É claro que promover letramento racial não faz parte das propostas escolares atuais – apesar de termos muitos educadores (e educadoras, principalmente) que lutam para que o letramento aconteça. Mas você já esteve em uma escola questionando como eles aplicam a lei 10.639? Quais são as propostas? Tem promoção de debate ou é só uma discussão rasa sobre os pobres negros que foram escravizados e um detalhamento fetichizado como acontece nas novelas da Globo?
Tem lugar para mulheres negras errarem na sociedade brasileira?
Se é nítido que o não letramento racial é um projeto, saber que uma mulher não conhecer a história racial não torna essa questão sua responsabilidade exclusivamente também precisa ser.
E às vezes eu vejo discussões sobre mulheres negras que nunca erram e/ou nunca pedem desculpas e compartilho do posicionamento de algumas pessoas (quando essas pessoas também são pretas, né). Mas ao mesmo tempo fico me perguntando: será que tem espaço na sociedade pra gente errar?! E nem tô falando (só) da Karol Conká, não.

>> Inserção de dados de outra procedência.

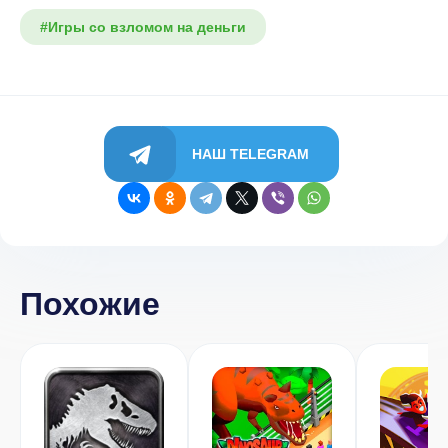
#Игры со взломом на деньги
НАШ TELEGRAM
Похожие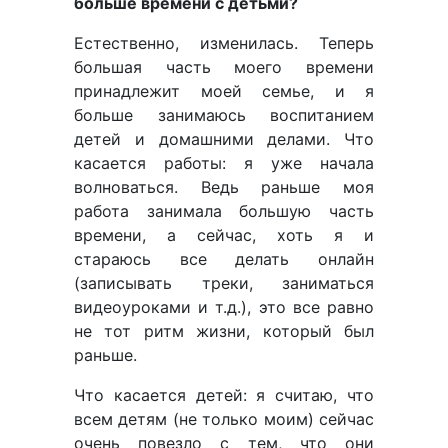
больше времени с детьми?
Естественно, изменилась. Теперь
большая часть моего времени
принадлежит моей семье, и я
больше занимаюсь воспитанием
детей и домашними делами. Что
касается работы: я уже начала
волноваться. Ведь раньше моя
работа занимала большую часть
времени, а сейчас, хоть я и
стараюсь все делать онлайн
(записывать треки, заниматься
видеоуроками и т.д.), это все равно
не тот ритм жизни, который был
раньше.
Что касается детей: я считаю, что
всем детям (не только моим) сейчас
очень повезло с тем, что они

Parece que a gente tem basicamente dois lugares intelectuais na sociedade: a mulher preta de quem nada é esperado intelectualmente, então ela não precisa corresponder às expectativas de ninguém porque elas não existem ou essa mulher que é transformada numa deusa e que, portanto, não erra. Não erra. Simples assim. Deuses não erram. E se errar? Volta pro lugar de zero expectativas ou tem um lugar no meio do caminho de alguém que está aprendendo como qualquer outra pessoa?
E se pra essa pessoa um erro custar uma vida ou uma carreira toda?! Quem trabalha com internet, por exemplo, pode errar como homens brancos ou ainda canais de mídia brancos que erram, fazem uma retratação ou às vezes nem fazem e esperam a poeira baixar – e nesse caso também podem ser mulheres, por exemplo, (desde que brancas) que pegaram COVID, depois deram festa em plena pandemia dizendo “foda-se a vida”, teve contratos cancelados e hoje já está de volta – e segue o baile ou com um erro ela já não tem mais como se sustentar com o que até então era sua maior fonte de renda?! Quem são os verdadeiras responsáveis por conservar esse estado constante de opressão?!